- The paper introduces LIDAF, which uses Canonical Correlation Analysis to construct and fuse affinity matrices for improved cancer subtype identification.
- Experiments on ten cancer types demonstrate that LIDAF outperforms existing methods using metrics like ARI, NMI, and survival analysis p-values.
- The method effectively tackles high dimensionality and missing values through advanced imputation, transformation, and Gaussian mixture-based feature selection.
Recent advancements in computational techniques have dramatically enhanced our ability to analyze vast and complex biological datasets. Multi-omics data, which includes various types of molecular data such as gene expression, miRNA, and DNA methylation profiles, is particularly challenging due to the high dimensionality and variability among different data types.

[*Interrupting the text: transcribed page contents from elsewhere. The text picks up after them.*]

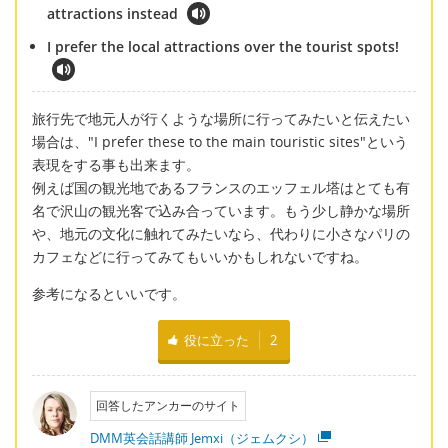
attractions instead
I prefer the local attractions over the tourist spots!
旅行先で地元人が行くような場所に行ってみたいと伝えたい
場合は、"I prefer these to the main touristic sites"という
表現をする事も出来ます。
例えば国の観光地であるフランスのエッフェル塔はとても有
名で沢山の観光客で込み合っています。もう少し静かな場所
や、地元の文化に触れてみたいなら、代わりに小さなパリの
カフェなどに行ってみてもいいかもしれないですね。
参考になるといいです。
役に立った
2
回答したアンカーのサイト
DMM英会話講師 Jemxi（ジェムクシ）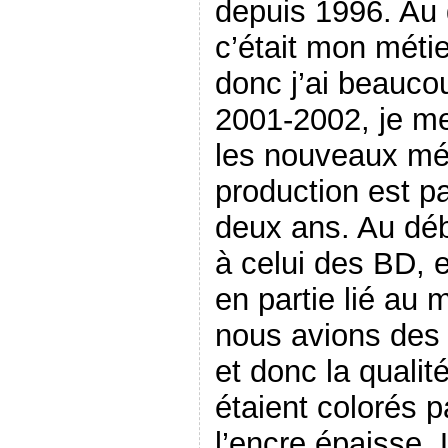
depuis 1996. Au 
c’était mon métie
donc j’ai beaucou
2001-2002, je me
les nouveaux mé
production est pa
deux ans. Au déb
à celui des BD, 
en partie lié au 
nous avions des
et donc la qualité
étaient colorés p
l’encre épaisse.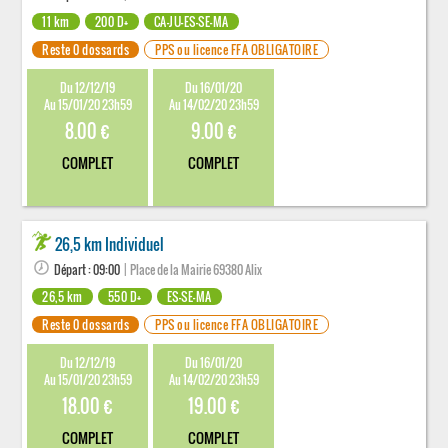
11 km
200 D+
CA-JU-ES-SE-MA
Reste 0 dossards
PPS ou licence FFA OBLIGATOIRE
Du 12/12/19
Du 16/01/20
Au 15/01/20 23h59
Au 14/02/20 23h59
8.00 €
9.00 €
COMPLET
COMPLET
26,5 km Individuel
Départ : 09:00
| Place de la Mairie 69380 Alix
26,5 km
550 D+
ES-SE-MA
Reste 0 dossards
PPS ou licence FFA OBLIGATOIRE
Du 12/12/19
Du 16/01/20
Au 15/01/20 23h59
Au 14/02/20 23h59
18.00 €
19.00 €
COMPLET
COMPLET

Innovatively addressing these challenges, a new method known as Linear Inter and Intra Dataset Affinity Fusion (LIDAF) has been introduced. This approach utilizes Canonical Correlation Analysis (CCA) to construct affinity matrices, which quantify the linear relationships within and across different omics datasets. These affinity matrices are then fused through a three-step process to improve clustering performance, which, in turn, helps enhance the precision of cancer subtype identification.
The effectiveness of the LIDAF method was assessed through comprehensive experiments involving ten different cancer types, including Breast invasive carcinoma (BRCA), Kidney renal clear cell carcinoma (KIRC), and others. The evaluation was carried out using metrics such as the Adjusted Rand Index (ARI) and Normalized Mutual Information (NMI), which measure the success of clustering in subdividing patients into groups based on their multi-omics profiles.
Results showed that the LIDAF method successfully overcame the limitations of the existing state-of-the-art methods it was compared against, demonstrating superior clustering performance. Additionally, the method was found to outperform the previously best-reported methods in survival analysis, achieving higher p-values in Cox proportional hazard regression, which assess the impact of variables on patient survival time.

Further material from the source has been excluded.